First Street Bank made a loan of $10 million for ten years to Boats N'More, a business that manufactures and sells small recreational boats. The loan agreement contains the following condition subsequent. "It shall be a condition subsequent to the Bank's obligation to make the loan that on or before March 15 of each year, Borrower shall deliver to Bank written proof of insurance covering the inventory and work in progress of Borrower. In the event this condition subsequent is not satisfied, the Bank's obligation to continue the loan shall terminate and the Borrower shall repay the loan within 10 days of notice by the Bank." For the first five years of the ten-year loan period, Boats N'More never delivered the proof of insurance to the Bank. The Bank never requested the proof. Each year the Bank met with Boats N'More on April 1 to review the loan and never stated that the condition was not fulfilled. In the sixth year, the Bank sends a notice to Boats N'More demanding repayment claiming the condition subsequent quoted above has not been met. Which of the following statements is most likely to be true with respect to whether the Bank's obligation to loan the $10 million for ten years is discharged? (A) The condition subsequent of delivering proof of insurance has not been satisfied and the Bank's duty is discharged. (B) Since the insurance proof was never provided, the Bank's duty to lend the money never arose. (C) Because the Bank interfered with the satisfaction of the condition by not informing the Boats N'More that the information had not been received, the Bank cannot use the failure of the condition to discharge its duty. (D) The Bank is estopped from invoking the condition to discharge its duty since its repeated failure to object to the failure of Boats N'More to satisfy the condition implies an intention not to enforce the condition.

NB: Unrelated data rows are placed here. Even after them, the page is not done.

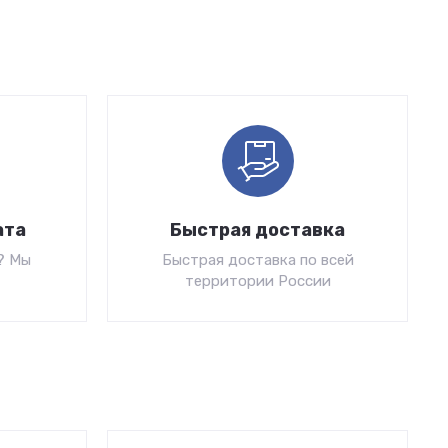
ата
Быстрая доставка
? Мы
Быстрая доставка по всей
территории России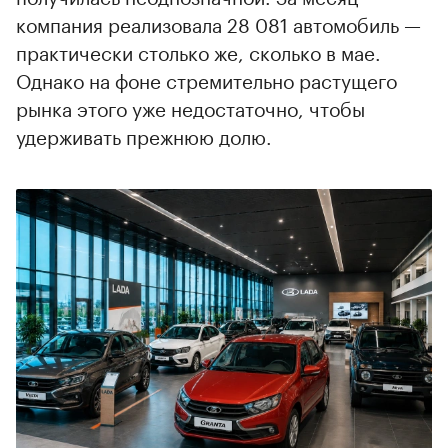
компания реализовала 28 081 автомобиль —
практически столько же, сколько в мае.
Однако на фоне стремительно растущего
рынка этого уже недостаточно, чтобы
удерживать прежнюю долю.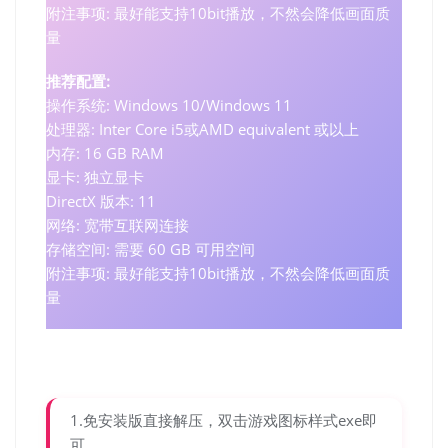
附注事项: 最好能支持10bit播放，不然会降低画面质
量
推荐配置:
操作系统: Windows 10/Windows 11
处理器: Inter Core i5或AMD equivalent 或以上
内存: 16 GB RAM
显卡: 独立显卡
DirectX 版本: 11
网络: 宽带互联网连接
存储空间: 需要 60 GB 可用空间
附注事项: 最好能支持10bit播放，不然会降低画面质
量
1.免安装版直接解压，双击游戏图标样式exe即
可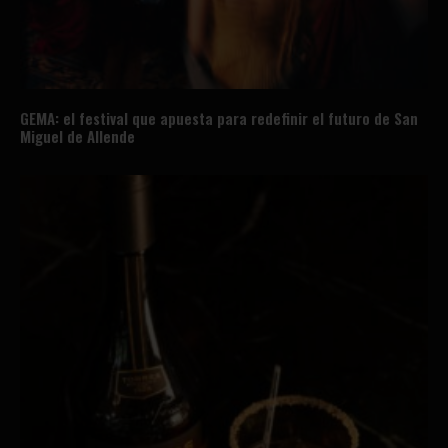
GEMA: el festival que apuesta para redefinir el futuro de San
Miguel de Allende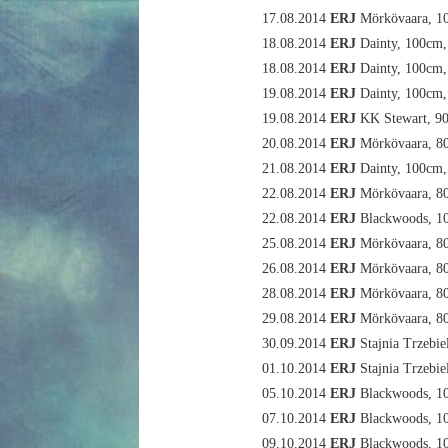
17.08.2014
ERJ
Mörkövaara, 1
18.08.2014
ERJ
Dainty, 100cm
18.08.2014
ERJ
Dainty, 100cm
19.08.2014
ERJ
Dainty, 100cm
19.08.2014
ERJ
KK Stewart, 9
20.08.2014
ERJ
Mörkövaara, 8
21.08.2014
ERJ
Dainty, 100cm
22.08.2014
ERJ
Mörkövaara, 8
22.08.2014
ERJ
Blackwoods, 1
25.08.2014
ERJ
Mörkövaara, 8
26.08.2014
ERJ
Mörkövaara, 8
28.08.2014
ERJ
Mörkövaara, 8
29.08.2014
ERJ
Mörkövaara, 8
30.09.2014
ERJ
Stajnia Trzebie
01.10.2014
ERJ
Stajnia Trzebie
05.10.2014
ERJ
Blackwoods, 1
07.10.2014
ERJ
Blackwoods, 1
09.10.2014
ERJ
Blackwoods, 1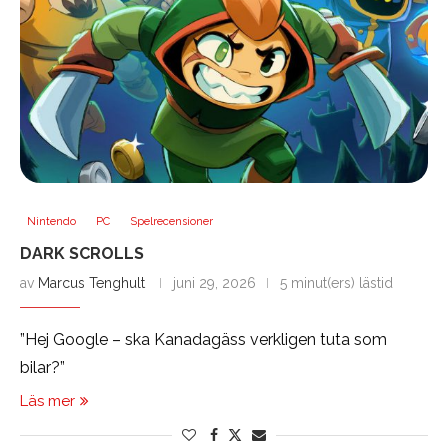
Nintendo
PC
Spelrecensioner
DARK SCROLLS
av
Marcus Tenghult
juni 29, 2026
5 minut(ers) lästid
”Hej Google – ska Kanadagäss verkligen tuta som
bilar?”
Läs mer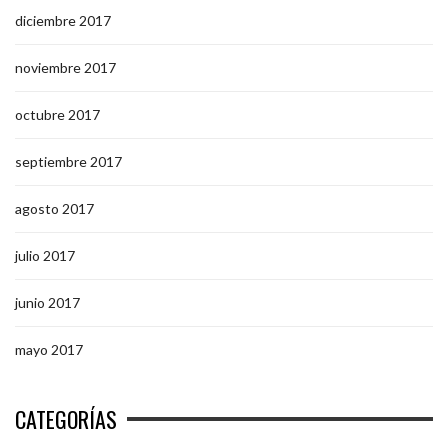
diciembre 2017
noviembre 2017
octubre 2017
septiembre 2017
agosto 2017
julio 2017
junio 2017
mayo 2017
CATEGORÍAS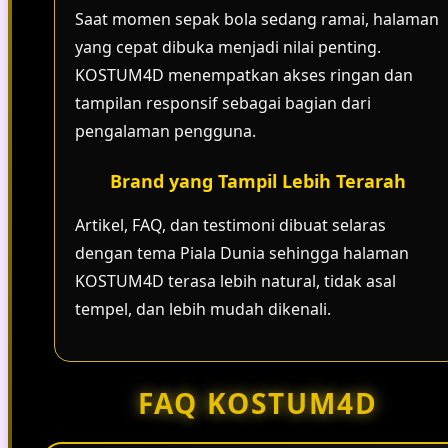
Saat momen sepak bola sedang ramai, halaman
yang cepat dibuka menjadi nilai penting.
KOSTUM4D menempatkan akses ringan dan
tampilan responsif sebagai bagian dari
pengalaman pengguna.
Brand yang Tampil Lebih Terarah
Artikel, FAQ, dan testimoni dibuat selaras
dengan tema Piala Dunia sehingga halaman
KOSTUM4D terasa lebih natural, tidak asal
tempel, dan lebih mudah dikenali.
FAQ KOSTUM4D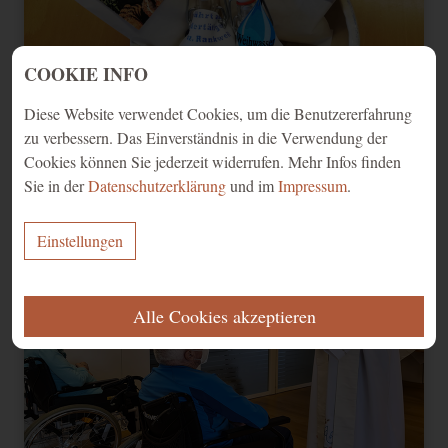
COOKIE INFO
Diese Website verwendet Cookies, um die Benutzererfahrung
zu verbessern. Das Einverständnis in die Verwendung der
Cookies können Sie jederzeit widerrufen. Mehr Infos finden
Segen 2022 - 9
Sie in der
Datenschutzerklärung
und im
Impressum
.
Einstellungen
ERFORDERLICH
Alle Cookies akzeptieren
Diese Cookies werden für eine reibungslose Funktion unserer Website
benötigt.
Name
Zweck
Ablauf
Typ
Anbieter
Speichert Ihre
Einwilligung zur
CookieConsent
1 Jahr
HTML
Website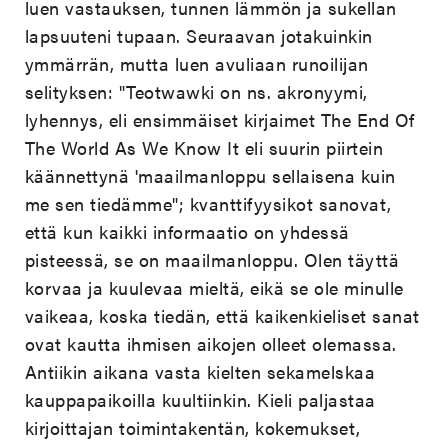
luen vastauksen, tunnen lämmön ja sukellan
lapsuuteni tupaan. Seuraavan jotakuinkin
ymmärrän, mutta luen avuliaan runoilijan
selityksen: "Teotwawki on ns. akronyymi,
lyhennys, eli ensimmäiset kirjaimet The End Of
The World As We Know It eli suurin piirtein
käännettynä 'maailmanloppu sellaisena kuin
me sen tiedämme"; kvanttifyysikot sanovat,
että kun kaikki informaatio on yhdessä
pisteessä, se on maailmanloppu. Olen täyttä
korvaa ja kuulevaa mieltä, eikä se ole minulle
vaikeaa, koska tiedän, että kaikenkieliset sanat
ovat kautta ihmisen aikojen olleet olemassa.
Antiikin aikana vasta kielten sekamelskaa
kauppapaikoilla kuultiinkin. Kieli paljastaa
kirjoittajan toimintakentän, kokemukset,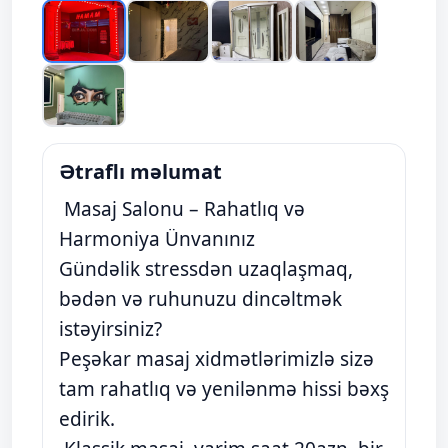
Ətraflı məlumat
Masaj Salonu – Rahatlıq və
Harmoniya Ünvanınız
Gündəlik stressdən uzaqlaşmaq,
bədən və ruhunuzu dincəltmək
istəyirsiniz?
Peşəkar masaj xidmətlərimizlə sizə
tam rahatlıq və yenilənmə hissi bəxş
edirik.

D The question tests the understanding of conditions subsequent and the excuse of a condition by estoppel. The condition quoted is a condition subsequent = a condition is a fact or event that must occur after performance begins but which discharges the already begun performance. A condition precedent, in contrast, must be met before performance begins. Thus, answer B is incorrect because it treats the condition as a condition precedent. Although interfering with a condition will excuse its satisfaction, there is no evidence the Bank interfered with the condition. It merely did not remind Boats N'More of its duty. This is not interference or frustration. If the Bank had changed its address or refused to receive mail from Boats N'More that might constitute frustration of the condition, but no such facts are stated and therefore Answer C is incorrect. Here the Bank's failure to object to the non-satisfaction of the condition for five years and its meeting with the borrower to discuss the loan every year shortly after the condition was due to be satisfied most likely suggests the Bank is estopped from exercising its right to demand the past due proofs of insurance. It was reasonable for Boats N'More to believe on these facts that the Bank did not intend to enforce this condition. Therefore, answer D is the best choice. Because answer A does not take account of the likely waiver/estoppel possibility it is not the best choice.